Poza Jesús, Gómez Carlos, García María, Tola-Arribas Miguel A, Carreres Alicia, Cano Mónica, Hornero Roberto
Biomedical Engineering Group, E.T.S. Ingenieros de Telecomunicación, University of Valladolid, Campus Miguel Delibes, Paseo de Belén 15, 47011, Valladolid. Spain.
Biomedical Engineering Group, E.T.S. Ingenieros de Telecomunicación, University of Valladolid, Valladolid. Spain.
Curr Alzheimer Res. 2017;14(9):924-936. doi: 10.2174/1567205014666170309115656.
An accurate characterization of neural dynamics in mild cognitive impairment (MCI) is of paramount importance to gain further insights into the underlying neural mechanisms in Alzheimer's disease (AD). Nevertheless, there has been relatively little research on brain dynamics in prodromal AD. As a consequence, its neural substrates remain unclear.
In the present research, electroencephalographic (EEG) recordings from patients with dementia due to AD, subjects with MCI due to AD and healthy controls (HC) were analyzed using relative power (RP) in conventional EEG frequency bands and a novel parameter useful to explore the spatio-temporal fluctuations of neural dynamics: the spectral flux (SF).

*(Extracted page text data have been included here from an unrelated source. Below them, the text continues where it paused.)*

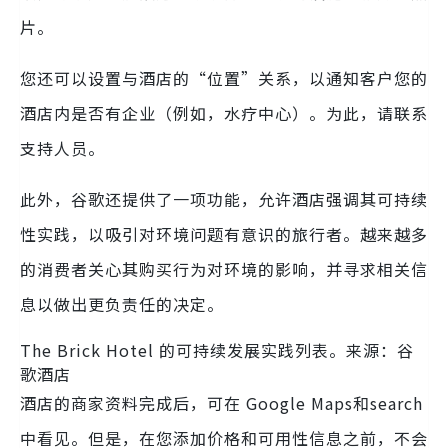
片。
您还可以设置与酒店的“位置”关系，以通知客户您的
酒店内是否有企业（例如，水疗中心）。为此，请联系
支持人员。
此外，谷歌还提供了一项功能，允许酒店强调其可持续
性实践，以吸引对环境问题有意识的旅行者。越来越多
的消费者关心其购买行为对环境的影响，并寻求相关信
息以做出更负责任的决定。
The Brick Hotel 的可持续发展实践列表。来源：谷
歌酒店
酒店的商家资料完成后，可在 Google Maps和search
中看见。但是，在您添加价格和可用性信息之前，不会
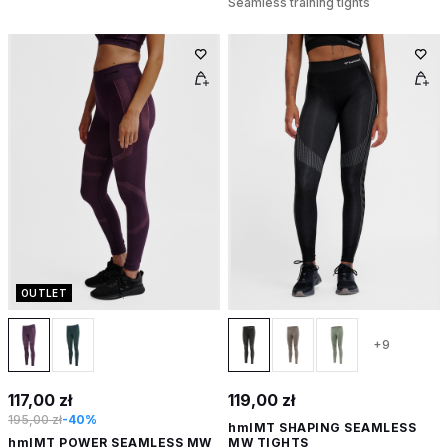
Seamless training tights
OUTLET
+9
117,00 zł
119,00 zł
195,00 zł
-40%
hmlMT SHAPING SEAMLESS
hmlMT POWER SEAMLESS MW
MW TIGHTS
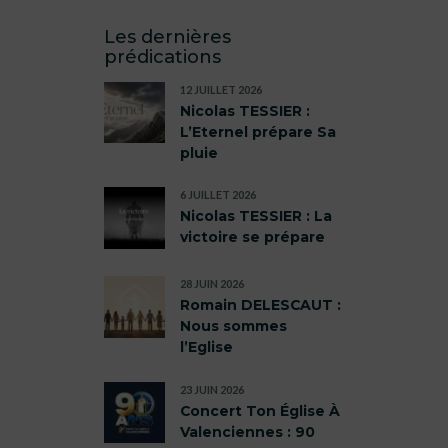
Les dernières
prédications
12 JUILLET 2026
Nicolas TESSIER :
L’Eternel prépare Sa
pluie
6 JUILLET 2026
Nicolas TESSIER : La
victoire se prépare
28 JUIN 2026
Romain DELESCAUT :
Nous sommes
l’Eglise
23 JUIN 2026
Concert Ton Église À
Valenciennes : 90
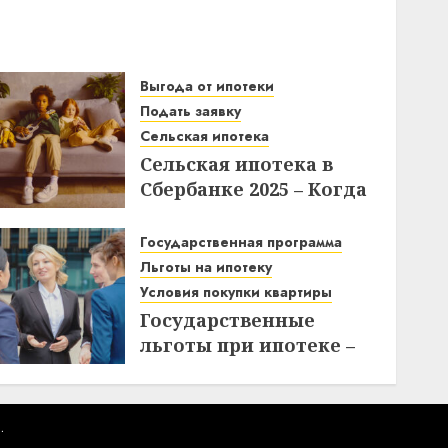
Выгода от ипотеки
Подать заявку
Сельская ипотека
Сельская ипотека в
Сбербанке 2025 – Когда
подавать заявки и как
получить выгоду?
Государственная программа
Льготы на ипотеку
03.12.2025
Условия покупки квартиры
Государственные
льготы при ипотеке –
что нужно знать при
покупке квартиры
10.11.2025
.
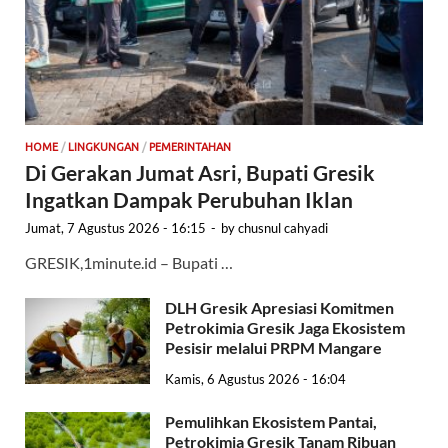
HOME
/
LINGKUNGAN
/
PEMERINTAHAN
Di Gerakan Jumat Asri, Bupati Gresik
Ingatkan Dampak Perubuhan Iklan
Jumat, 7 Agustus 2026 - 16:15
-
by
chusnul cahyadi
GRESIK,1minute.id – Bupati …
DLH Gresik Apresiasi Komitmen
Petrokimia Gresik Jaga Ekosistem
Pesisir melalui PRPM Mangare
Kamis, 6 Agustus 2026 - 16:04
Pemulihkan Ekosistem Pantai,
Petrokimia Gresik Tanam Ribuan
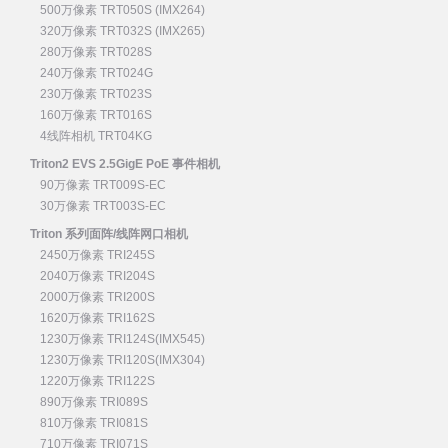
500万像素 TRT050S (IMX264)
320万像素 TRT032S (IMX265)
280万像素 TRT028S
240万像素 TRT024G
230万像素 TRT023S
160万像素 TRT016S
4线阵相机 TRT04KG
Triton2 EVS 2.5GigE PoE 事件相机
90万像素 TRT009S-EC
30万像素 TRT003S-EC
Triton 系列面阵/线阵网口相机
2450万像素 TRI245S
2040万像素 TRI204S
2000万像素 TRI200S
1620万像素 TRI162S
1230万像素 TRI124S(IMX545)
1230万像素 TRI120S(IMX304)
1220万像素 TRI122S
890万像素 TRI089S
810万像素 TRI081S
710万像素 TRI071S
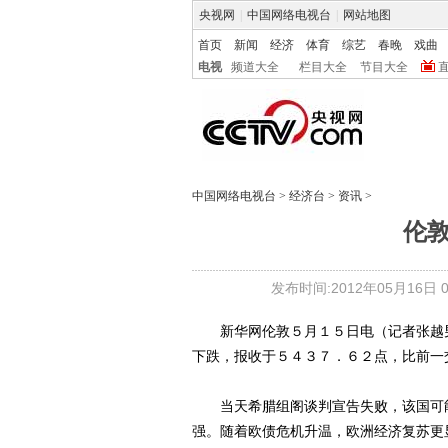
央视网
|
中国网络电视台
|
网站地图
首页
新闻
经济
体育
综艺
春晚
戏曲
电视
频道大全
栏目大全
节目大全
中国网络电视台
>
经济台
>
资讯
>
伦
发布时间:2012年05月16日 05
新华网伦敦５月１５日电（记者张越男
下跌，报收于５４３７．６２点，比前一
当天希腊组阁谈判宣告失败，该国可能
强。随着欧债危机升温，欧洲经济复苏更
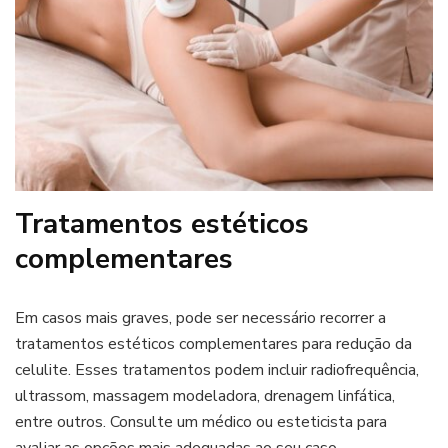
Tratamentos estéticos
complementares
Em casos mais graves, pode ser necessário recorrer a
tratamentos estéticos complementares para redução da
celulite. Esses tratamentos podem incluir radiofrequência,
ultrassom, massagem modeladora, drenagem linfática,
entre outros. Consulte um médico ou esteticista para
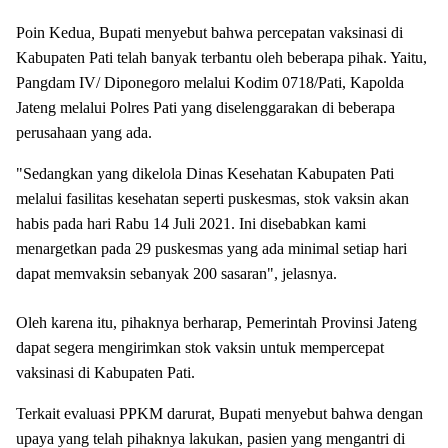
Poin Kedua
,
Bupati menyebut bahwa percepatan vaksinasi di
Kabupaten Pati telah banyak terbantu oleh beberapa pihak. Yaitu,
Pangdam IV/ Diponegoro melalui Kodim 0718/Pati, Kapolda
Jateng melalui Polres Pati yang diselenggarakan di beberapa
perusahaan yang ada.
"Sedangkan yang dikelola Dinas Kesehatan Kabupaten Pati
melalui fasilitas kesehatan seperti puskesmas, stok vaksin akan
habis pada hari Rabu 14 Juli 2021. Ini disebabkan kami
menargetkan pada 29 puskesmas yang ada minimal setiap hari
dapat memvaksin sebanyak 200 sasaran", jelasnya.
Oleh karena itu, pihaknya berharap, Pemerintah Provinsi Jateng
dapat segera mengirimkan stok vaksin untuk mempercepat
vaksinasi di Kabupaten Pati.
Terkait evaluasi PPKM darurat, Bupati menyebut bahwa dengan
upaya yang telah pihaknya lakukan, pasien yang mengantri di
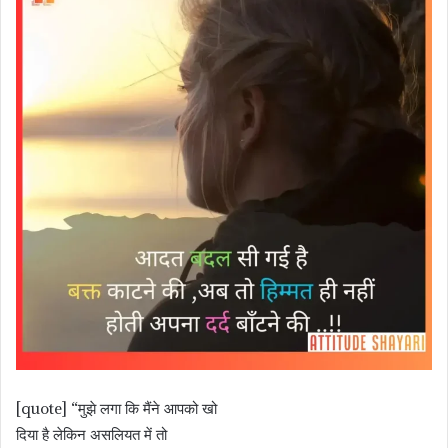
[quote] “मुझे लगा कि मैंने आपको खो
दिया है लेकिन असलियत में तो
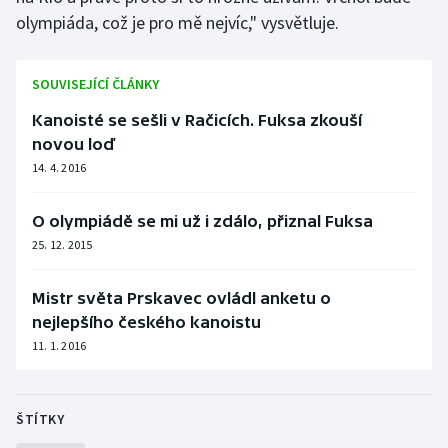
olympiáda, což je pro mě nejvíc," vysvětluje.
Olympijské hry
Parasport
SOUVISEJÍCÍ ČLÁNKY
Kanoisté se sešli v Račicích. Fuksa zkouší
Plavání
novou loď
14. 4. 2016
Plážový volejbal
Ragby
O olympiádě se mi už i zdálo, přiznal Fuksa
25. 12. 2015
Rychlobruslení
Mistr světa Prskavec ovládl anketu o
Rychlostní kanoistika
nejlepšího českého kanoistu
11. 1. 2016
Short track
Sportovní střelba
ŠTÍTKY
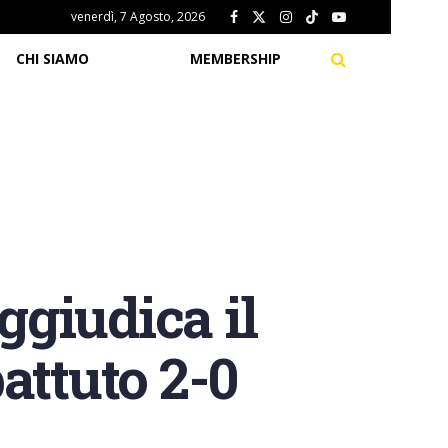
venerdì, 7 Agosto, 2026
CHI SIAMO
MEMBERSHIP
ggiudica il
attuto 2-0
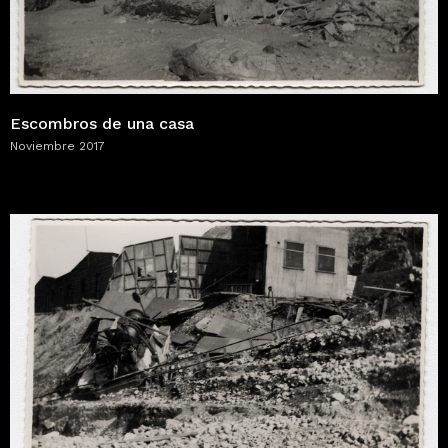
Escombros de una casa
Noviembre 2017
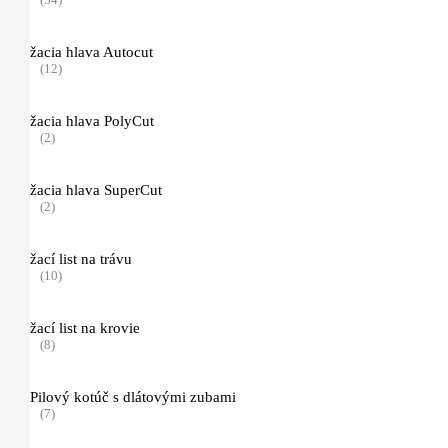
Záhradné prevzdušňovače
(5)
žacia hlava Autocut
Nožnice na živé ploty
(12)
(32)
žacia hlava PolyCut
Akumulátorové záhradné nožnice
(2)
(15)
žacia hlava SuperCut
Motorové záhradné nožnice
(2)
(4)
žací list na trávu
Elektrické záhradné nožnice
(10)
(4)
žací list na krovie
Nožnice na vysoký živý plot
(8)
(7)
Pilový kotúč s dlátovými zubami
Príslušenstvo
(7)
(2)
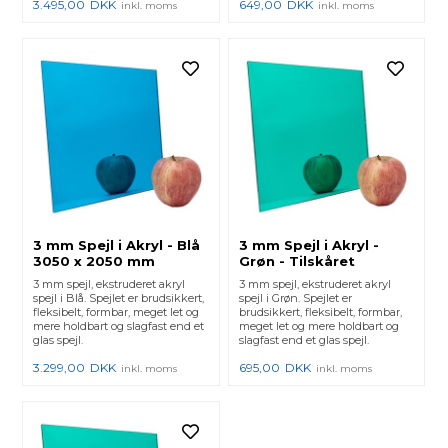
3.495,00
DKK
649,00
DKK
inkl. moms
inkl. moms
3 mm Spejl i Akryl - Blå
3 mm Spejl i Akryl -
3050 x 2050 mm
Grøn - Tilskåret
3 mm spejl, ekstruderet akryl
3 mm spejl, ekstruderet akryl
spejl i Blå. Spejlet er brudsikkert,
spejl i Grøn. Spejlet er
fleksibelt, formbar, meget let og
brudsikkert, fleksibelt, formbar,
mere holdbart og slagfast end et
meget let og mere holdbart og
glas spejl.
slagfast end et glas spejl.
3.299,00
DKK
695,00
DKK
inkl. moms
inkl. moms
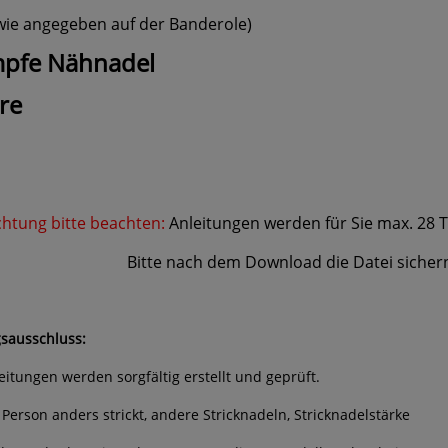
 wie angegeben auf der Banderole)
pfe Nähnadel
re
htung bitte beachten:
Anleitungen werden für Sie max. 28 
e nach dem Download die Datei sichern und
sausschluss:
leitungen werden sorgfältig erstellt und geprüft.
 Person anders strickt, andere Stricknadeln, Stricknadelstärke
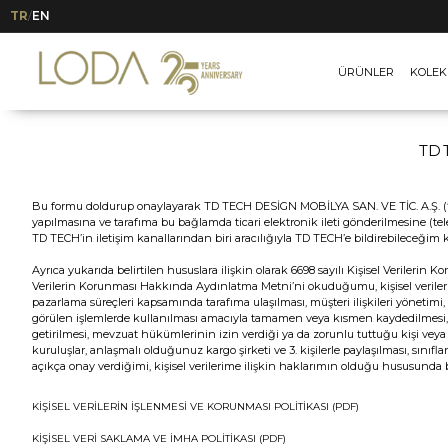
Ticari İleti Bilgilendirme
TR
EN
/
ÜRÜNLER
KOLEK
TD T
Bu formu doldurup onaylayarak TD TECH DESİGN MOBİLYA SAN. VE TİC. A.Ş. (“TD 
yapılmasına ve tarafıma bu bağlamda ticari elektronik ileti gönderilmesine (t
TD TECH’in iletişim kanallarından biri aracılığıyla TD TECH’e bildirebileceğim 
Ayrıca yukarıda belirtilen hususlara ilişkin olarak 6698 sayılı Kişisel Veriler
Verilerin Korunması Hakkında Aydınlatma Metni’ni okuduğumu, kişisel verilerim
pazarlama süreçleri kapsamında tarafıma ulaşılması, müşteri ilişkileri yöneti
görülen işlemlerde kullanılması amacıyla tamamen veya kısmen kaydedilmesi, dep
getirilmesi, mevzuat hükümlerinin izin verdiği ya da zorunlu tuttuğu kişi veya kur
kuruluşlar, anlaşmalı olduğunuz kargo şirketi ve 3. kişilerle paylaşılması, sın
açıkça onay verdiğimi, kişisel verilerime ilişkin haklarımın olduğu hususunda 
KİŞİSEL VERİLERİN İŞLENMESİ VE KORUNMASI POLİTİKASI (PDF)
KİŞİSEL VERİ SAKLAMA VE İMHA POLİTİKASI (PDF)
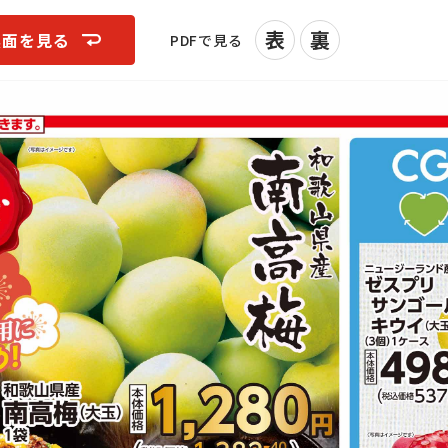
表
裏
裏面を見る
PDFで見る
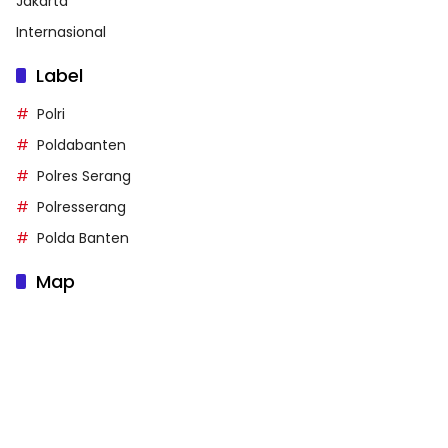
Jakarta
Internasional
Label
Polri
Poldabanten
Polres Serang
Polresserang
Polda Banten
Map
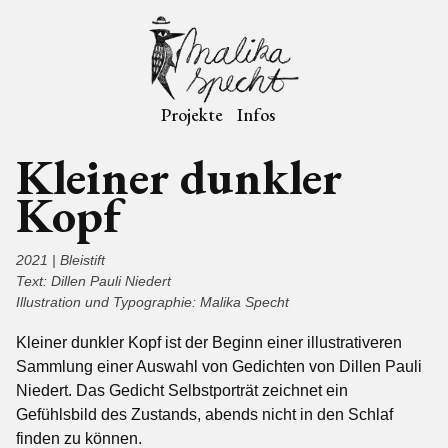
Projekte
Infos
Kleiner dunkler
Kopf
2021 | Bleistift
Text: Dillen Pauli Niedert
Illustration und Typographie: Malika Specht
Kleiner dunkler Kopf ist der Beginn einer illustrativeren
Sammlung einer Auswahl von Gedichten von Dillen Pauli
Niedert. Das Gedicht Selbstporträt zeichnet ein
Gefühlsbild des Zustands, abends nicht in den Schlaf
finden zu können.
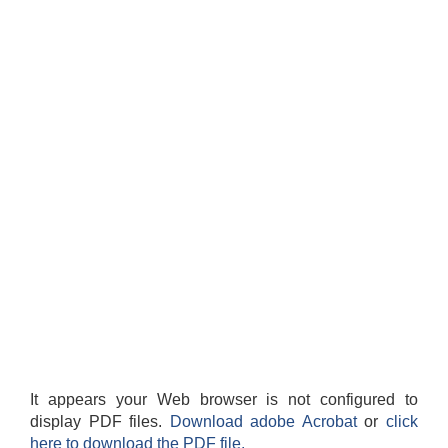
It appears your Web browser is not configured to
display PDF files.
Download adobe Acrobat
or
click
here to download the PDF file.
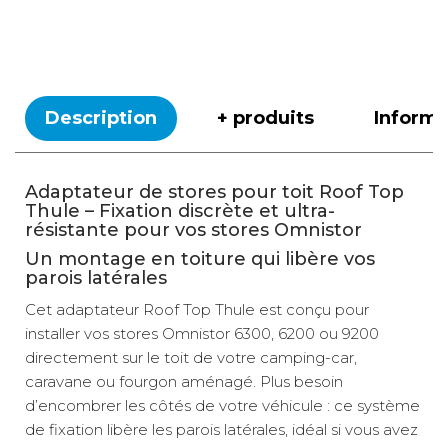
Description
+ produits
Inform
Adaptateur de stores pour toit Roof Top
Thule – Fixation discrète et ultra-
résistante pour vos stores Omnistor
Un montage en toiture qui libère vos
parois latérales
Cet adaptateur Roof Top Thule est conçu pour
installer vos stores Omnistor 6300, 6200 ou 9200
directement sur le toit de votre camping-car,
caravane ou fourgon aménagé. Plus besoin
d’encombrer les côtés de votre véhicule : ce système
de fixation libère les parois latérales, idéal si vous avez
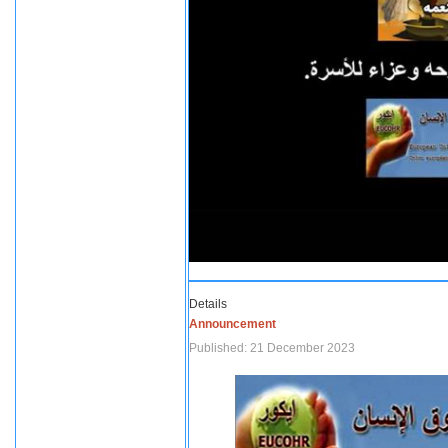
Details
Announcement
Published: 21 December 2023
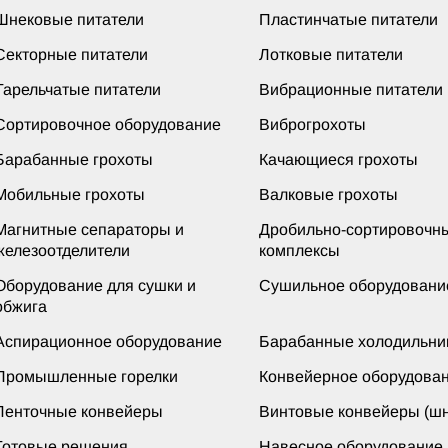
Шнековые питатели
Пластинчатые питатели
Секторные питатели
Лотковые питатели
Тарельчатые питатели
Вибрационные питатели
Сортировочное оборудование
Виброгрохоты
Барабанные грохоты
Качающиеся грохоты
Мобильные грохоты
Валковые грохоты
Магнитные сепараторы и
Дробильно-сортировочн
железоотделители
комплексы
Оборудование для сушки и
Сушильное оборудовани
обжига
Аспирационное оборудование
Барабанные холодильни
Промышленные горелки
Конвейерное оборудова
Ленточные конвейеры
Винтовые конвейеры (шн
Готовые решения
Навесное оборудование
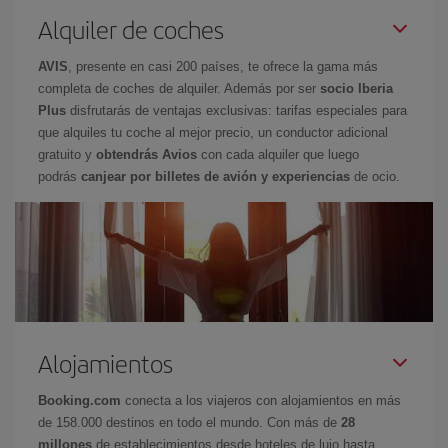
Alquiler de coches
AVIS
, presente en casi 200 países, te ofrece la gama más
completa de coches de alquiler. Además por ser
socio Iberia
Plus
disfrutarás de ventajas exclusivas: tarifas especiales para
que alquiles tu coche al mejor precio, un conductor adicional
gratuito y
obtendrás Avios
con cada alquiler que luego
podrás
canjear por billetes de avión y experiencias
de ocio.
Alojamientos
Booking.com
conecta a los viajeros con alojamientos en más
de 158.000 destinos en todo el mundo. Con más de
28
millones
de establecimientos desde hoteles de lujo hasta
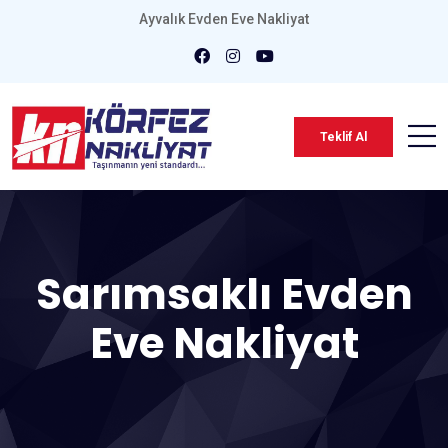
Ayvalık Evden Eve Nakliyat
Teklif Al
Sarımsaklı Evden
Eve Nakliyat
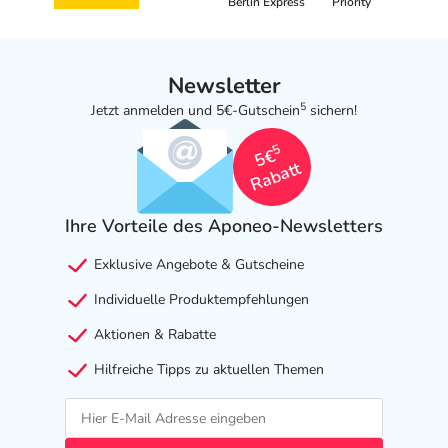
Berlin Express
Priority
Newsletter
5
Jetzt anmelden und 5€-Gutschein
sichern!
5
5€
Rabatt
Ihre Vorteile des Aponeo-Newsletters
Exklusive Angebote & Gutscheine
Individuelle Produktempfehlungen
Aktionen & Rabatte
Hilfreiche Tipps zu aktuellen Themen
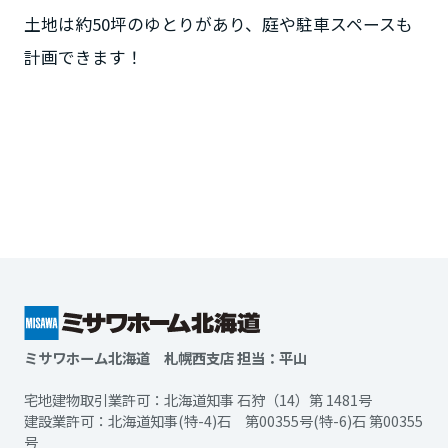
土地は約50坪のゆとりがあり、庭や駐車スペースも
計画できます！
ミサワホーム北海道 札幌西支店 担当：平山
宅地建物取引業許可：北海道知事 石狩（14）第 1481号
建設業許可：北海道知事(特-4)石 第00355号(特-6)石 第00355
号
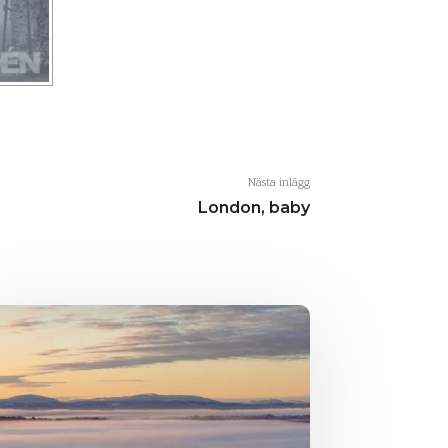
Nästa inlägg
London, baby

Our results suggest that dementia due to AD is associated with a significant slowing of EEG activity and several significant alterations in spectral fluctuations at low (i.e. theta) and high (i.e. beta and gamma) frequency bands compared to HC (p < 0.05). Furthermore, subjects with MCI due to AD exhibited a specific frequency-dependent pattern of spatio-temporal abnormalities, which can help identify neural mechanisms involved in cognitive impairment preceding AD. Classification analyses using linear discriminant analysis with a leave-one-out cross-validation procedure showed that the combination of RP and within-electrode SF at the beta band was useful to obtain a 77.3 % of accuracy to discriminate between HC and AD patients. In the case of comparison between HC and MCI subjects, the classification accuracy reached a value of 79.2 %, combining within-electrode SF at beta and gamma bands. SF has proven to be a useful measure to obtain an original description of brain dynamics at different stages of AD.
Consequently, SF may contribute to gain a more comprehensive understanding into neural substrates underlying MCI, as well as to develop potential early AD biomarkers.
准确描述轻度认知障碍(MCI)中的神经动力学对于深入了解阿尔茨海默病(AD)的潜在神经机制至关重要。然而,对前驱期AD的脑动力学研究相对较少。因此,其神经基质仍不清楚。
在本研究中,使用传统脑电图频段的相对功率(RP)和一个有助于探索神经动力学时空波动的新参数:频谱通量(SF),对AD所致痴呆患者、AD所致MCI受试者和健康对照(HC)的脑电图记录进行了分析。
我们的结果表明,与HC相比,AD所致痴呆与脑电图活动显著减慢以及低频(即θ波)和高频(即β波和γ波)频段的频谱波动有若干显著变化相关(p < 0.05)。此外,AD所致MCI受试者表现出特定的频率依赖性时空异常模式,这有助于识别AD之前认知障碍所涉及的神经机制。使用线性判别分析和留一法交叉验证程序进行的分类分析表明,β频段的RP和电极内SF的组合有助于获得77.3%的准确率来区分HC和AD患者。在HC和MCI受试者的比较中,结合β和γ频段的电极内SF,分类准确率达到79.2%。SF已被证明是一种有用的测量方法,可用于获得AD不同阶段脑动力学的原始描述。
因此,SF可能有助于更全面地了解MCI的神经基质,并开发潜在的早期AD生物标志物。